だから、「これは、自分にとってはいいことではないけど、悪いことでもない、当たり前のことなんだ」
いいことでもなく、わるいことでもなく、ただ当たり前のことを体は行っているだけです。いいも悪いもないんだという意識でいてもらうことは、アトピーを早く経過するうえで、大切なことかなと思います。
この方が少しは安心できますでしょ?
少しでも自分に都合のいいように、自分が楽になるようなとらえ方・考え方をすることが大事です。
現状が変わらなくても、考え方は変えられます。
考え方次第で楽になるものが少しでもあるのなら、そうしたほうがいいのです。
眠れなければ無理に寝ようとしなくていい
冒頭で、中学生のお母さんが「布団で寝るようにって言ってください」と私におっしゃいましたが、私はこう答えました。
「布団で寝たくなければソファで寝たっていいんですよ」
かゆみが強い時に眠ろうとしても、それは無理な話なんです。
それなら少しでも自分が楽にいられる場所に移動すればいいのです。
それが彼の場合はソファだったということです。
ソファで横になっているだけで、たとえ眠れなかったとしても、本来の睡眠で補えるはずだった回復の結構な割合をカバーできるものです。

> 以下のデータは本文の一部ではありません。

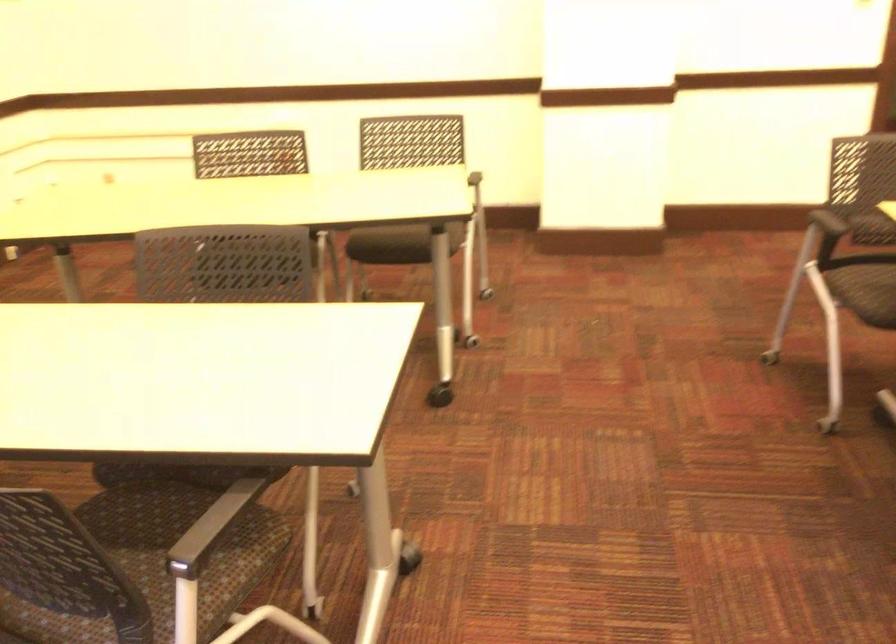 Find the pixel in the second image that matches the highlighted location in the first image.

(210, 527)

だからそういう時は遠慮なくソファで寝かせてあげるべきなのです。
ご両親は心配だから、「しっかり眠ることがアトピーを治すには大事です」なんて、知っている一部分だけを思い出して、無理やり眠らせようとします。
確かにぐっすり眠ることは大事なんですが、それができないなら次善の策でいいのです。
むしろ良くないのは「布団で眠ることができなかった」「今日も夜中に起きてしまった」なんてことをいつまでも悩んでしまうことです。
さっきも言ったように、寝落ちできなくても、横になっているだけで体は修復作業を行ってくれます。

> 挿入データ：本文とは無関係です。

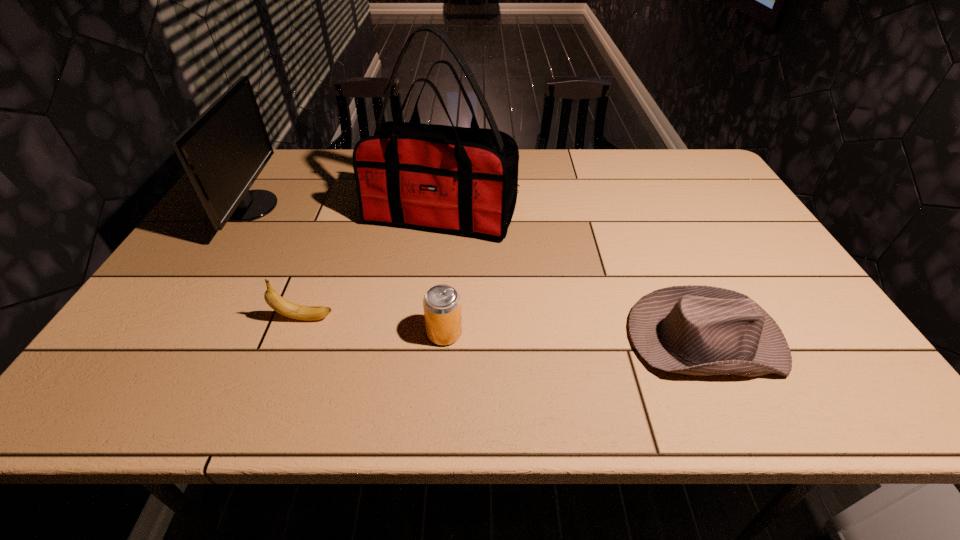 In order to click on the tallest object in this screenshot , I will do `click(461, 180)`.

The height and width of the screenshot is (540, 960). I want to click on the leftmost object, so click(x=224, y=150).

Where is `the second tallest object`? the second tallest object is located at coordinates (224, 150).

これも考え方でして、眠れなくても、全くダメなわけじゃない。それなりに回復はできるはずだから、ソファで過ごせばいいや。そんな感覚でいてもらえればなと思います。
大事なのは眠れなかったことにがっかりしないこと。
炎症・かゆみは悪者ではないということ。
良くもないけど悪くもない、ただただ当たり前の働きであるということ。
それだけ覚えておいてください。